O local chegou a ser interditado e a coleta, suspensa. O serviço foi retomado, mas menores e catadores maiores não podem entrar no aterro


*Com informações do MTb e do G1.


Uma operação do Grupo Móvel de Combate ao Trabalho Infantil do Ministério do Trabalho – MTb resultou na interdição, no dia 7 de dezembro, do lixão público de Porto Velho (RO). Auditores-Fiscais do Trabalho encontraram oito crianças trabalhando no local, sujeitas a um ambiente altamente insalubre onde até fetos humanos eram descartados.


Adolescentes a partir de 14 anos de idade – abaixo da idade mínima permitida para qualquer trabalho – estavam submetidos a jornadas entre as 18 horas e 2 horas da madrugada. Além disso, não contavam com proteção para o ambiente insalubre, usando chinelos de dedo em meio à lama, material pontiagudo, arames, animais peçonhentos, lixo hospitalar, fezes de animais.


O cenário lamentável completava-se com as crianças e adolescentes pisando e manuseando restolhos, sujeitos aos mais diversos tipos de acidentes e doenças, utilizando apenas lanternas presas à testa e as mãos para a coleta. Durante o dia, ainda, trabalhadores preparavam alimentos no meio do lixão, utilizando a grade de ventilador como fogareiro para assar carne de animais.


Além da ação no aterro sanitário, houve fiscalização em oficinas mecânicas, lava-jatos, borracharias, barbearias, mini mercados, granjas e no porto, em que outras cinco crianças foram afastadas do trabalho ilegal e de risco.


A operação resultou ainda na suspensão da coleta de lixo em Porto Velho, por um dia.
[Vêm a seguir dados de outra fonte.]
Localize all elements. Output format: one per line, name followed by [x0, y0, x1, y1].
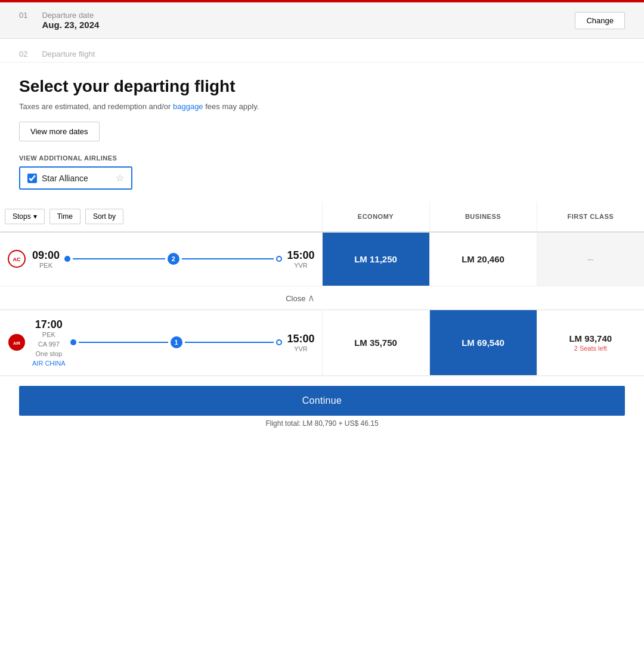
flight1-first-dash: –	[537, 253, 645, 265]
flight1-line: 2	[60, 253, 287, 265]
flight1-economy-amount: LM 11,250	[323, 254, 429, 264]
step01-label: Departure date	[42, 11, 99, 20]
flight-total: Flight total: LM 80,790 + US$ 46.15	[19, 419, 625, 434]
flight1-depart-time-block: 09:00 PEK	[32, 249, 60, 269]
flight2-info-cell: AIR 17:00 PEK CA 997 One stop AIR CHINA	[0, 310, 322, 375]
flight1-business-amount: LM 20,460	[430, 254, 537, 264]
flight2-economy-amount: LM 35,750	[323, 338, 429, 348]
flight2-first-price[interactable]: LM 93,740 2 Seats left	[537, 310, 644, 375]
svg-text:AIR: AIR	[13, 341, 20, 345]
step01-date: Aug. 23, 2024	[42, 20, 99, 30]
flight2-flight-number: CA 997	[32, 341, 66, 348]
flight2-depart-airport: PEK	[32, 331, 66, 338]
stops-filter-btn[interactable]: Stops ▾	[5, 209, 45, 224]
subtitle-text2: fees may apply.	[203, 102, 259, 111]
additional-airlines-label: VIEW ADDITIONAL AIRLINES	[19, 154, 625, 162]
star-alliance-checkbox[interactable]	[27, 174, 37, 183]
subtitle: Taxes are estimated, and redemption and/…	[19, 102, 625, 111]
flight2-arrive-airport: YVR	[287, 345, 314, 352]
flight2-arrive-time: 15:00	[287, 333, 314, 345]
time-label: Time	[57, 212, 73, 221]
flight1-arrive-time-block: 15:00 YVR	[287, 249, 314, 269]
flight2-line: 1	[66, 336, 287, 348]
flight1-arrive-airport: YVR	[287, 262, 314, 269]
continue-button[interactable]: Continue	[19, 386, 625, 416]
economy-header: ECONOMY	[322, 202, 429, 232]
step01-number: 01	[19, 11, 27, 20]
time-filter-btn[interactable]: Time	[49, 209, 80, 224]
filter-header-cell: Stops ▾ Time Sort by	[0, 202, 322, 232]
flight1-info-cell: AC 09:00 PEK	[0, 232, 322, 286]
svg-text:AC: AC	[13, 256, 21, 262]
flight2-times: 17:00 PEK CA 997 One stop AIR CHINA	[32, 318, 315, 367]
flight1-arrive-time: 15:00	[287, 249, 314, 262]
sort-label: Sort by	[93, 212, 116, 221]
flight2-stops-badge: 1	[171, 336, 182, 348]
star-alliance-filter[interactable]: Star Alliance ☆	[19, 166, 132, 190]
flight1-depart-time: 09:00	[32, 249, 60, 262]
table-header-row: Stops ▾ Time Sort by ECONOMY BUSINESS FI…	[0, 202, 644, 232]
flight1-airline-logo: AC	[7, 249, 26, 268]
flight2-airline-logo: AIR	[7, 333, 26, 352]
flight1-depart-airport: PEK	[32, 262, 60, 269]
view-dates-button[interactable]: View more dates	[19, 122, 100, 141]
flight2-depart-time-block: 17:00 PEK CA 997 One stop AIR CHINA	[32, 318, 66, 367]
flight1-economy-price[interactable]: LM 11,250	[322, 232, 429, 286]
star-alliance-name: Star Alliance	[42, 174, 111, 183]
table-row: AC 09:00 PEK	[0, 232, 644, 286]
close-spacer	[322, 286, 644, 310]
table-row: AIR 17:00 PEK CA 997 One stop AIR CHINA	[0, 310, 644, 375]
sort-filter-btn[interactable]: Sort by	[85, 209, 123, 224]
flight-table: Stops ▾ Time Sort by ECONOMY BUSINESS FI…	[0, 202, 644, 376]
flight1-business-price[interactable]: LM 20,460	[429, 232, 537, 286]
baggage-link[interactable]: baggage	[173, 102, 203, 111]
step02-label: Departure flight	[42, 50, 95, 58]
step02-bar: 02 Departure flight	[0, 39, 644, 63]
close-label[interactable]: Close	[286, 294, 305, 303]
main-content: Select your departing flight Taxes are e…	[0, 63, 644, 190]
flight2-first-amount: LM 93,740	[537, 333, 645, 344]
close-cell[interactable]: Close ∧	[0, 286, 322, 310]
page-title: Select your departing flight	[19, 77, 625, 96]
flight2-airline-name: AIR CHINA	[32, 360, 66, 367]
stops-label: Stops	[13, 212, 31, 221]
first-class-header: FIRST CLASS	[537, 202, 644, 232]
flight2-business-amount: LM 69,540	[430, 338, 537, 348]
flight1-first-price: –	[537, 232, 644, 286]
flight2-arrive-time-block: 15:00 YVR	[287, 333, 314, 352]
flight2-economy-price[interactable]: LM 35,750	[322, 310, 429, 375]
flight1-times: 09:00 PEK 2	[32, 249, 315, 269]
flight2-business-price[interactable]: LM 69,540	[429, 310, 537, 375]
change-button[interactable]: Change	[575, 12, 625, 29]
subtitle-text: Taxes are estimated, and redemption and/…	[19, 102, 173, 111]
flight2-stop-desc: One stop	[32, 350, 66, 357]
flight2-depart-time: 17:00	[32, 318, 66, 331]
business-header: BUSINESS	[429, 202, 537, 232]
favorite-icon[interactable]: ☆	[116, 172, 124, 184]
flight-table-wrapper: Stops ▾ Time Sort by ECONOMY BUSINESS FI…	[0, 202, 644, 376]
continue-section: Continue Flight total: LM 80,790 + US$ 4…	[0, 376, 644, 438]
flight2-seats-left: 2 Seats left	[537, 345, 645, 352]
flight1-stops-badge: 2	[168, 253, 179, 265]
close-row: Close ∧	[0, 286, 644, 310]
close-caret-icon: ∧	[308, 293, 315, 303]
stops-chevron-icon: ▾	[33, 212, 37, 221]
step01-header: 01 Departure date Aug. 23, 2024 Change	[0, 2, 644, 39]
step02-number: 02	[19, 50, 27, 58]
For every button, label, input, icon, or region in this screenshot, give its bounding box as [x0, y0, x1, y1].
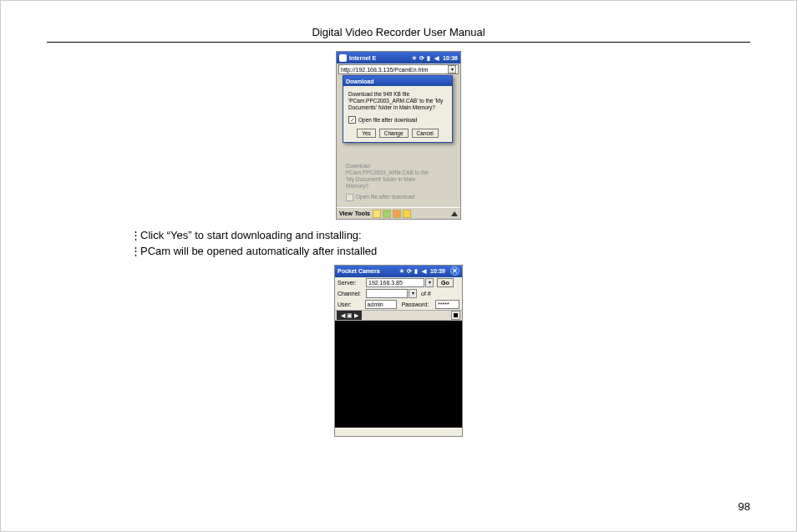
ie-screenshot: Internet E ✶ ⟳ ▮ ◀ 10:36 http://192.168.…	[336, 51, 461, 220]
ptz-nav-pad[interactable]: ◀ ▣ ▶	[337, 311, 362, 320]
user-input[interactable]: admin	[365, 300, 397, 309]
signal-icon: ▮	[427, 55, 433, 61]
dialog-title: Download	[343, 76, 452, 86]
status-icons: ✶ ⟳ ▮ ◀	[412, 55, 440, 61]
arrow-right-icon[interactable]: ▶	[354, 312, 358, 318]
go-button[interactable]: Go	[437, 278, 454, 287]
sip-keyboard-icon[interactable]	[451, 211, 458, 216]
connectivity-icon: ✶	[412, 55, 418, 61]
instruction-line-2: PCam will be opened automatically after …	[140, 244, 377, 260]
server-label: Server:	[338, 280, 364, 286]
ie-bottom-bar: View Tools	[337, 207, 460, 219]
pc-app-name: Pocket Camera	[338, 268, 380, 274]
sync-icon: ⟳	[407, 268, 413, 274]
password-value: *****	[438, 301, 449, 307]
figure-2: Pocket Camera ✶ ⟳ ▮ ◀ 10:39 ✕ Server: 19…	[47, 265, 750, 437]
dialog-msg-line2: 'PCam.PPC2003_ARM.CAB' to the 'My	[348, 98, 447, 104]
address-url: http://192.168.3.135/PcamEn.htm	[341, 67, 428, 73]
ghost-checkbox-label: Open file after download	[356, 194, 414, 200]
video-preview	[335, 321, 462, 428]
signal-icon: ▮	[414, 268, 420, 274]
home-icon[interactable]	[393, 210, 401, 218]
open-after-download-label: Open file after download	[358, 117, 417, 124]
tool-icon-1[interactable]	[373, 210, 381, 218]
clock: 10:39	[430, 268, 445, 274]
connectivity-icon: ✶	[399, 268, 405, 274]
dialog-body: Download the 949 KB file 'PCam.PPC2003_A…	[343, 86, 452, 142]
cancel-button[interactable]: Cancel	[412, 129, 439, 138]
page-number: 98	[739, 500, 750, 513]
view-menu[interactable]: View	[339, 210, 353, 216]
channel-of-label: of #	[421, 291, 431, 296]
ghost-line3: Memory?	[346, 183, 449, 190]
yes-button[interactable]: Yes	[357, 129, 376, 138]
ghost-line2: 'My Document' folder in Main	[346, 176, 449, 183]
instruction-line-1: Click “Yes” to start downloading and ins…	[140, 228, 362, 244]
favorites-icon[interactable]	[403, 210, 411, 218]
user-label: User:	[338, 301, 363, 307]
control-strip: ◀ ▣ ▶	[335, 310, 462, 321]
clock: 10:36	[443, 55, 458, 61]
sync-icon: ⟳	[419, 55, 425, 61]
channel-dropdown-icon[interactable]: ▾	[409, 289, 417, 298]
bullet-icon: ⋮	[130, 244, 137, 260]
dialog-msg-line3: Documents' folder in Main Memory?	[348, 104, 447, 111]
pc-titlebar: Pocket Camera ✶ ⟳ ▮ ◀ 10:39 ✕	[335, 266, 462, 277]
tools-menu[interactable]: Tools	[355, 210, 370, 216]
tool-icon-2[interactable]	[383, 210, 391, 218]
ghost-line1: PCam.PPC2003_ARM.CAB to the	[346, 170, 449, 176]
pad-center-icon[interactable]: ▣	[347, 312, 353, 318]
ie-titlebar: Internet E ✶ ⟳ ▮ ◀ 10:36	[337, 52, 460, 63]
user-value: admin	[368, 301, 383, 307]
server-dropdown-icon[interactable]: ▾	[425, 278, 434, 287]
ghost-line0: Download	[346, 163, 449, 170]
server-input[interactable]: 192.168.3.85	[366, 278, 424, 287]
password-input[interactable]: *****	[435, 300, 459, 309]
password-label: Password:	[402, 301, 434, 307]
windows-flag-icon	[339, 54, 347, 62]
dialog-msg-line1: Download the 949 KB file	[348, 91, 447, 98]
server-value: 192.168.3.85	[368, 280, 403, 286]
channel-label: Channel:	[338, 291, 364, 296]
ghost-checkbox	[346, 194, 353, 201]
speaker-icon: ◀	[434, 55, 440, 61]
arrow-left-icon[interactable]: ◀	[341, 312, 345, 318]
pocket-camera-screenshot: Pocket Camera ✶ ⟳ ▮ ◀ 10:39 ✕ Server: 19…	[334, 265, 463, 437]
record-button[interactable]	[451, 311, 460, 320]
channel-input[interactable]	[366, 289, 408, 298]
ie-app-name: Internet E	[349, 55, 376, 61]
download-dialog: Download Download the 949 KB file 'PCam.…	[343, 75, 453, 143]
status-icons: ✶ ⟳ ▮ ◀	[399, 268, 428, 274]
header-title: Digital Video Recorder User Manual	[312, 26, 485, 38]
address-dropdown-icon[interactable]: ▾	[448, 65, 456, 73]
instruction-text: ⋮Click “Yes” to start downloading and in…	[130, 228, 750, 260]
background-dialog-ghost: Download PCam.PPC2003_ARM.CAB to the 'My…	[343, 160, 453, 204]
toolbar-icons	[373, 210, 411, 218]
figure-1: Internet E ✶ ⟳ ▮ ◀ 10:36 http://192.168.…	[47, 51, 750, 220]
page-header: Digital Video Recorder User Manual	[47, 26, 750, 43]
record-icon	[454, 313, 458, 317]
open-after-download-checkbox[interactable]: ✓	[348, 116, 356, 124]
address-bar[interactable]: http://192.168.3.135/PcamEn.htm ▾	[338, 64, 459, 74]
close-icon[interactable]: ✕	[450, 266, 459, 276]
change-button[interactable]: Change	[379, 129, 409, 138]
speaker-icon: ◀	[422, 268, 428, 274]
bullet-icon: ⋮	[130, 228, 137, 244]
O serviço foi retomado depois que a Prefeitura impediu a entrada de crianças e adolescentes no lixão, em cumprimento às exigências do Ministério do Trabalho. Em nota, a prefeitura de Porto Velho informou que a Polícia Militar e mais cinco vigilantes armados fazem a vigilância do local, impedindo a entrada de catadores.


O lixão recebe os caminhões normalmente agora. Mensalmente, são despejadas no lugar cerca de 19 toneladas de dejetos.


De acordo com a coordenadora do Grupo Móvel, a Auditora-Fiscal do Trabalho Marinalva Dantas, foram emitidos termos de afastamento imediato das oito crianças encontradas em situação de grave risco e autos de infração relacionados ao trabalho infantil, que afrontavam duas Convenções da Organização Internacional do Trabalho – OIT ratificadas pelo Brasil nesse campo. “Também foi lavrado pela fiscalização auto pela violação às Normas de Segurança e Saúde”, acrescenta.


A fiscalização ocorreu no período de 4 a 7 de dezembro, com apoio da Polícia Rodoviária Federal. Algumas das atividades que empregavam menores de idade estão no rol da Lista TIP – Trabalho Infantil Perigoso, que tipifica as atividades de risco à saúde e à segurança das crianças e adolescentes. As mais graves são a coleta, a seleção e o beneficiamento de lixo.


Marinalva Dantas explica ainda que a condição de risco grave e iminente à saúde e à integridade física dos trabalhadores era agravada pelo fato dos riscos atingirem crianças e adolescentes. “Caso desobedeça a ordem de interdição, o responsável responderá por desobediência à ordem legal de funcionário público e ainda por expor a vida ou a saúde de outrem a perigo direto e iminente, respectivamente tipificados nos artigos 330 e 132 do Código Penal Brasileiro, sem prejuízo das demais sanções cabíveis”, acrescentou.